The unbelieving goats on the other hand believe the opposite. They disagree with Christ’s judgment. When Christ reads from “the books,” the goats have no good to speak of. The goats say, “What do you mean? ‘When did we not minister to you?’” Or as Christ says elsewhere, “Many will say in that day…Lord, have we not done many great things in your name, and I will say to them, ‘Depart from me, you workers of lawlessness, I never knew you.’” (Mt 7) So it will be that many thought to be sheep in our judgment will be shown to be goats according to Christ’s judgment because they lacked true faith. And as the Scripture says, “Whatever does not come forth from faith,” no matter how good it looks, “is sin.” (Rom 14)
(1. Yeah!: He gives eternal life and strengthens their faith through the Word and Sacraments.)

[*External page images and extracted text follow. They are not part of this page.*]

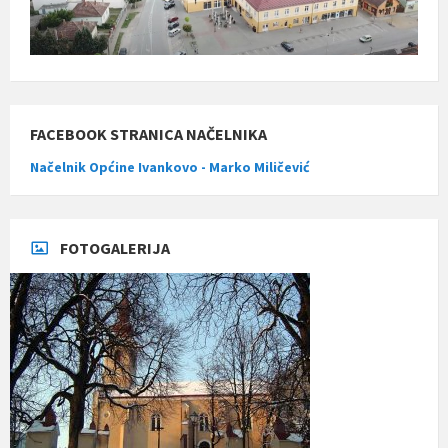
FACEBOOK STRANICA NAČELNIKA
Načelnik Općine Ivankovo - Marko Miličević
FOTOGALERIJA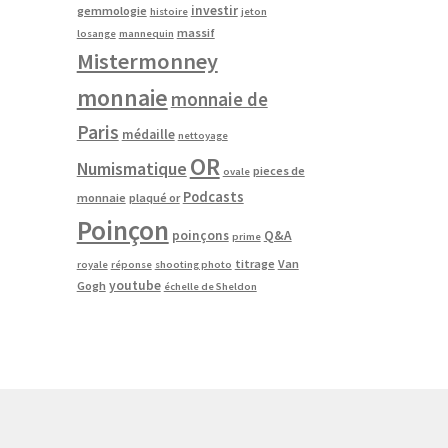
investir
gemmologie
histoire
jeton
massif
losange
mannequin
Mistermonney
monnaie
monnaie de
Paris
médaille
nettoyage
OR
Numismatique
pieces de
ovale
Podcasts
monnaie
plaqué or
Poinçon
poinçons
Q&A
prime
titrage
Van
royale
réponse
shooting photo
youtube
Gogh
échelle de Sheldon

But no matter what, take heart! No matter what is in your heart, dear sheep, whatever sin you might see, there’s no reason to fear Judgment Day. If you don’t see any sins, pray to the Lord to give you insight! Or better yet, as Luther gives good advice about such things in His Large Catechism, “The less you feel your sins and infirmities, the more reason you have to go to the Sacrament to seek help and a remedy.” (V.78)
THE LORD GIVES ETERNAL LIFE TO HIS SHEEP. Not because you earned anything, but because He did! And He promises to strengthen your faith, He promises to work within you by His Spirit, He promises to bear good fruit, good works, through you. Yes, all your righteous deeds are like filthy rags, but His blood cleanses you from all sins, even the sins you are not aware of. His forgiveness even purifies your works so that they’re actually good.
“Therefore, since all things will be dissolved, what manner of persons ought you to be in holy conduct and godliness.” (2Pet 3) But in His Word, the Bible, faithful preaching, and in and through Baptism, Absolution, and His Supper, all that you need for godliness is given by Him and is received by faith. [Christ’s] “divine power has given to us all things that pertain to life and godliness, through the knowledge of Him who called us by glory and virtue.” (2Pet 1)
And when He’s done doing everything He does in you and through you by His Spirit working Word and Sacraments, He will call you to Himself, and on the Last Day give you eternal life. Because THE LORD GIVES ETERNAL LIFE TO HIS SHEEP, that’s you who trust in Him alone.